Nijer’de 17-22 kuzey enlem dereceleri arasında ve Agadez kentinin doğusunda Sahra’nın mutlak çöl niteliği taşıyan Tenere bölgesi; sessizlik, susuzluk ve yalnızlık toprağıdır.
Tenere, Targui kabilesinin dilinde “apayrı bölge” anlamına gelir. Renkli Nijer haritasında sarı renkle gösterilen Tenere çöl bölgesinin ortasında “Tenere Ağacı” adıyla mavi bir nokta vardır.
İşte bu noktada, bütün kaşiflerin bahsettiği ve yer aldığı çöl bölgesinin tamamında merkezi bir yer görevi yapan, şaşırtıcı bir ağaç bulunmaktadır.
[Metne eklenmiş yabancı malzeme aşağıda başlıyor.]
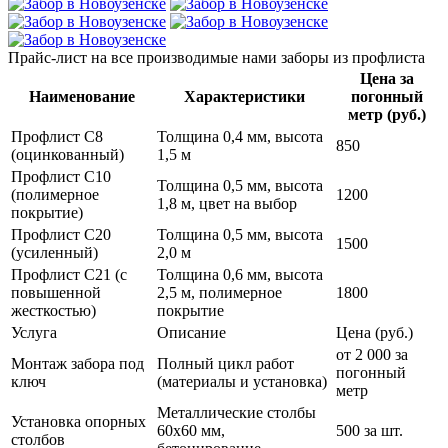
Прайс-лист
на все производимые нами заборы из профлиста
Цена за
Наименование
Характеристики
погонный
метр (руб.)
Профлист С8
Толщина 0,4 мм, высота
850
(оцинкованный)
1,5 м
Профлист С10
Толщина 0,5 мм, высота
(полимерное
1200
1,8 м, цвет на выбор
покрытие)
Профлист С20
Толщина 0,5 мм, высота
1500
(усиленный)
2,0 м
Профлист С21 (с
Толщина 0,6 мм, высота
повышенной
2,5 м, полимерное
1800
жесткостью)
покрытие
Услуга
Описание
Цена (руб.)
от 2 000 за
Монтаж забора под
Полный цикл работ
погонный
ключ
(материалы и установка)
метр
Металлические столбы
Установка опорных
60х60 мм,
500 за шт.
столбов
Ağacın hemen yanında 1938 kış döneminde bir kuyu kazılır ve dibi 36 metrede bulunan, fazlaca ümit vermeyen bir su kaynağına rastlanır. Söz konusu su kaynağını bulmak için ağacın köklerinin toprak yüzeyinden 33 metreden fazla bir derinliğe indiği anlaşılır. 4 metre boyundaki; kısa, çatallı iki gövdeden oluşan bu ağaç, “acacia albida” diye bilinen akasya ağacıdır.
Şemsiye şeklinde bir tepe çatısına sahip, hafif maviye çalan gri yapraklarıyla kurak mevsim süresince sadece bu ağaç, insan ve hayvan tüm canlılara değerli bir gölge sağlamaktadır. Odunu mükemmel olan bu ağacın, yaprakları ve meyveleri sürülerin güç besin bulunan haftalarda beslenmesine yardımcı olur.

Tenere ağacı artık yok. Yanlış manevra yapanve koyun taşıyan bir kamyon, bu ağacı devirir. Nijer’in başkenti Niamey’de bulunan milli müze, bu efsanevi ağaçtan artakalanları toplar ve ağaca bir kabir yapılır. Ağacın yıldönümünde özel pul basımı yapılır.
Ağacın bulunduğu yere ise, her sonbaharda pası kaybolan metal bir ağaç ve yan tarafına da dikenli telle çevrili üç çalı dikilir. Bunlar herhalde güzel ve yalnız “Tenere ağacı” geleneğini sürdürecektir.